The kind of language use hits home—whether it’s industry jargon, insider humor, or an oddly specific concern. Without these insights, you’re at risk of sounding like every other brand out there. Not that it’s “bad,” just… beige.
But those 30 minutes? They could make all the difference between blending in and standing out.
Understand What Really Keeps Them Up at Night
Let’s be honest, you can guess at your audience’s pain points, or you can hear them straight from the source. You know what your business does best, so you should know these pain points by heart.
But knowing your customers’ pain points is very different than addressing them directly in marketing content. There’s a missing connection without a formal interview to tether those points.
A short conversation can reveal specifics—perhaps they’re comparing you to a competitor, or they’re skeptical about a certain product feature. Without these insights, your content might only skim the surface while real concerns go unaddressed. Thirty minutes of listening helps you get right to the heart of what matters, skipping the guesswork.

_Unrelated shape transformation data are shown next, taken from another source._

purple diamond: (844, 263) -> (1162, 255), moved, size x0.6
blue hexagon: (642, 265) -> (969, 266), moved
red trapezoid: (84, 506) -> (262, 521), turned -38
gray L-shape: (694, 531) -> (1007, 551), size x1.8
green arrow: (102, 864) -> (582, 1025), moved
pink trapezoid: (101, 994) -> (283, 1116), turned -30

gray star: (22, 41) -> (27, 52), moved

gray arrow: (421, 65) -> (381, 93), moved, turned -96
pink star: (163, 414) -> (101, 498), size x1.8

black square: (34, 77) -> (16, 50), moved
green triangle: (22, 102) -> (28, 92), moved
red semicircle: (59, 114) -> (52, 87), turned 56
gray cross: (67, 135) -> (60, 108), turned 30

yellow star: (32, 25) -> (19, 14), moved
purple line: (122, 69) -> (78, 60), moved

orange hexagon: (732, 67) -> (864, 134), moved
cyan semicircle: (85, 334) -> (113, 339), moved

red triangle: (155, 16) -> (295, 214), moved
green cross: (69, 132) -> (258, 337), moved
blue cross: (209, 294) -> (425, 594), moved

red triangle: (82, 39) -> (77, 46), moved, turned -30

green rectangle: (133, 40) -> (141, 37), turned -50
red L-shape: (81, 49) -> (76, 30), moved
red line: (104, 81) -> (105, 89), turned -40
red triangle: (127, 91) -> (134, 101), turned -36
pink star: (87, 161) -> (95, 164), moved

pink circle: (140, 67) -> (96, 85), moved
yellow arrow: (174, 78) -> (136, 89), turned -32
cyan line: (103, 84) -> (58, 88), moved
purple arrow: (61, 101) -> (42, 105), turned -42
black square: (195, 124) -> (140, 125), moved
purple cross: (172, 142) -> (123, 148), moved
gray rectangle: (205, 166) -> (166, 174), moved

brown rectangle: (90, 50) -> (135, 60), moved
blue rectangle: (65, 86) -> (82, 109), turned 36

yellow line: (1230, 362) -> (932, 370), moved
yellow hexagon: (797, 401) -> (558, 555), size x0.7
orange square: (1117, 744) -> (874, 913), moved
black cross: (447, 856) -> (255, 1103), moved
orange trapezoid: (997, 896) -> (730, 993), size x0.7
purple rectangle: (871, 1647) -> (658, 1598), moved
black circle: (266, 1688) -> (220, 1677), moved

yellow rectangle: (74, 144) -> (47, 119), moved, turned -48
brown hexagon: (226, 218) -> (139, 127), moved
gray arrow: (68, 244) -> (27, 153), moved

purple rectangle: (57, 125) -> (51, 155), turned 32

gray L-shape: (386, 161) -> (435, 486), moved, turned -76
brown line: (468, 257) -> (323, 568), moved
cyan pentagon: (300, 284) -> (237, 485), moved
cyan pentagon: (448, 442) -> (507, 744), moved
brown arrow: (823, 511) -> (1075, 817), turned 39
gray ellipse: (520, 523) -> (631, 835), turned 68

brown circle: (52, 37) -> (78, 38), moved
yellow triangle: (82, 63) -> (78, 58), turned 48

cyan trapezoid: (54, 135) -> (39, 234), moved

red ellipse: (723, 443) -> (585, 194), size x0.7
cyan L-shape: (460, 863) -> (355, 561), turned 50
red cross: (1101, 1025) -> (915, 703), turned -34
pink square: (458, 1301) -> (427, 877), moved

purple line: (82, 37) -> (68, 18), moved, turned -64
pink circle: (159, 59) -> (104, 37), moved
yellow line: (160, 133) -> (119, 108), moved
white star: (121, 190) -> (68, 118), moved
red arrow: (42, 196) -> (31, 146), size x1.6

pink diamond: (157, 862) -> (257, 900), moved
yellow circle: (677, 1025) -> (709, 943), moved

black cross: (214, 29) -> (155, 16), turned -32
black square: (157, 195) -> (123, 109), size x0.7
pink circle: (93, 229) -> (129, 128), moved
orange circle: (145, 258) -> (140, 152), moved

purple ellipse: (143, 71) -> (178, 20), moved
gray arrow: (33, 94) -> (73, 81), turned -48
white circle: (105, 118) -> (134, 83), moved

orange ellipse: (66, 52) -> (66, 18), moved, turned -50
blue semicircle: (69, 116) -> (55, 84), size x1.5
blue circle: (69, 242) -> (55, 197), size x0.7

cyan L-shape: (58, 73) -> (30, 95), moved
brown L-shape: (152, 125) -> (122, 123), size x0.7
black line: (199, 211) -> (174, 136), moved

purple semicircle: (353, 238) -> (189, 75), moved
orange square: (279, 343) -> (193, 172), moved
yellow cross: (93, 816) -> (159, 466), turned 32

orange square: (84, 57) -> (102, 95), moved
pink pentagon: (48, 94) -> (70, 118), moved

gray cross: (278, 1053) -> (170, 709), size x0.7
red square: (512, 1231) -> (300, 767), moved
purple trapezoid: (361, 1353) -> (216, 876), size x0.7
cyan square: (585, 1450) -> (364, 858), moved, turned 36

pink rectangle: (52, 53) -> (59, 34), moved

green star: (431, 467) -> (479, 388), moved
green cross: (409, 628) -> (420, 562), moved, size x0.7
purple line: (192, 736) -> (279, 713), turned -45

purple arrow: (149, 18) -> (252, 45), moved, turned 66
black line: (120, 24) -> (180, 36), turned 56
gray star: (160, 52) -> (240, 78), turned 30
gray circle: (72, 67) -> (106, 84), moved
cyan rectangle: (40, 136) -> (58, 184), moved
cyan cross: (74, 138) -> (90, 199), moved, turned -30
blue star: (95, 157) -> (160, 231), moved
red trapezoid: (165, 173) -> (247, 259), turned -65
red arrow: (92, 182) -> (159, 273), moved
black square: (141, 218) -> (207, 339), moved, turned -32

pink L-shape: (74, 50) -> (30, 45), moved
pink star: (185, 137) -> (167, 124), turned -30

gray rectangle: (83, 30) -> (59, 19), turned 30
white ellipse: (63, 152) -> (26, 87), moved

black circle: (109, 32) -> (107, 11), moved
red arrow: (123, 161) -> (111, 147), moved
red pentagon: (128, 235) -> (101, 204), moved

Skip the Endless Revisions and ‘Getting It Right’ Struggles
Your customers don’t want you to hem and haw with your product offerings, so why are you jockeying for perfection with your marketing?
Think about how many hours are spent guessing what the audience wants, debating in Slack threads, or drowning in rewrites. A quick audience call is a fast track to clarity. It means fewer “is this what they want?” meetings, fewer back-and-forth emails, and a lot less hair-pulling.
The more you hear directly from your audience, the less tweaking you’ll need to “get it right.” You’ll know precisely the message you need to communicate.
Boost Engagement That Converts—And Get Some Good Karma While You’re At It
Content that’s grounded in real voice and real concerns will perform for you over time. Remember, content marketing is a long game. It’s an investment.
When people see themselves reflected in your words, they lean in, engage, share. And this connection does something magic: it builds trust. Trust builds relationships, and relationships drive revenue. It’s all of a piece.
Your readers (your customers) will start to think, “Ah, these folks get me.” And that’s where engagement and loyalty begin.
Bottom Line: Make Those 30 Minutes Happen
Before you type a single word, set up that quick call, ask your questions, and listen. You’ll get more than a few quotable lines; you’ll walk away with the fuel for content that’s relevant, engaging, and ready to perform. Those 30 minutes might just become your secret weapon. “Too busy,” from either end of this interview process, just isn’t going to work anymore.